Most non-OA publishers do not permit authors to apply a CC-BY license to their archived, open, manuscripts. Nature, for example, states that openly archived manuscripts may not be re-used for commercial purposes. So do the American Association for the Advancement of Science, Elsevier and Wiley and many other publishers (in relation to their non-OA journals).
“It’s a major change. It would be major if publishers that didn’t previously use CC-BY start to use it, even for the subset of authors funded by the Gates Foundation. It would be major if publishers that didn’t previously allow immediate or unembargoed OA start to allow it, again even for that subset of authors. And of course it would be major if some publishers refused to publish Gates-funded authors,” says Peter Suber, director of the Office for Scholarly Communication at Harvard University in Cambridge, Massachusetts.
“You could say that Gates-funded authors can’t publish in journals that refuse to use CC-BY. Or you could say that those journals can’t publish Gates-funded authors. It may look like a stand-off but I think it’s the start of a negotiation,” Suber adds — noting that when the NIH’s policy was announced in 2008, many publishers did not want to accommodate all its terms, but now all do.
That said, the Gates Foundation does not leave as large a footprint in the research literature as the NIH. It only funded 2,802 research articles in 2012 and 2013, Enright notes; 30% of these were published in open access journals. (Much of the charity’s funding goes to development projects, rather than to research which will be published in journals).

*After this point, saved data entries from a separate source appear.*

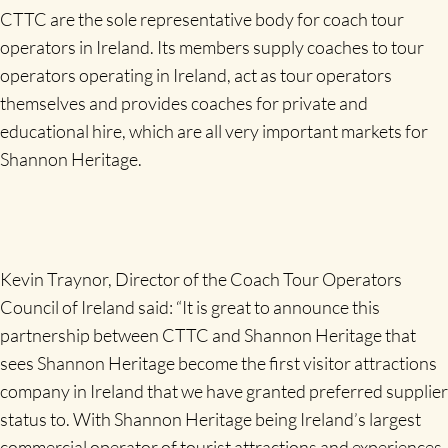
CTTC are the sole representative body for coach tour
operators in Ireland. Its members supply coaches to tour
operators operating in Ireland, act as tour operators
themselves and provides coaches for private and
educational hire, which are all very important markets for
Shannon Heritage.
Kevin Traynor, Director of the Coach Tour Operators
Council of Ireland said: “It is great to announce this
partnership between CTTC and Shannon Heritage that
sees Shannon Heritage become the first visitor attractions
company in Ireland that we have granted preferred supplier
status to. With Shannon Heritage being Ireland’s largest
commercial operator of tourist attractions and experiences,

The Gates Foundation also is not clear on how it will enforce its mandate; many researchers are still resistant to the idea of open data, for instance. (And most open access mandates are not in fact strictly enforced; only recently have the NIH and the Wellcome Trust begun to crack down). But Enright says the charity will be tracking what happens and will write to non-compliant researchers if needs be. “We believe that the foundation’s Open Access Policy is in alignment with current practice and trends in research funded in the public interest. Hence, we expect that the policy will be readily understood, adopted and complied with by the researchers we fund,” she says.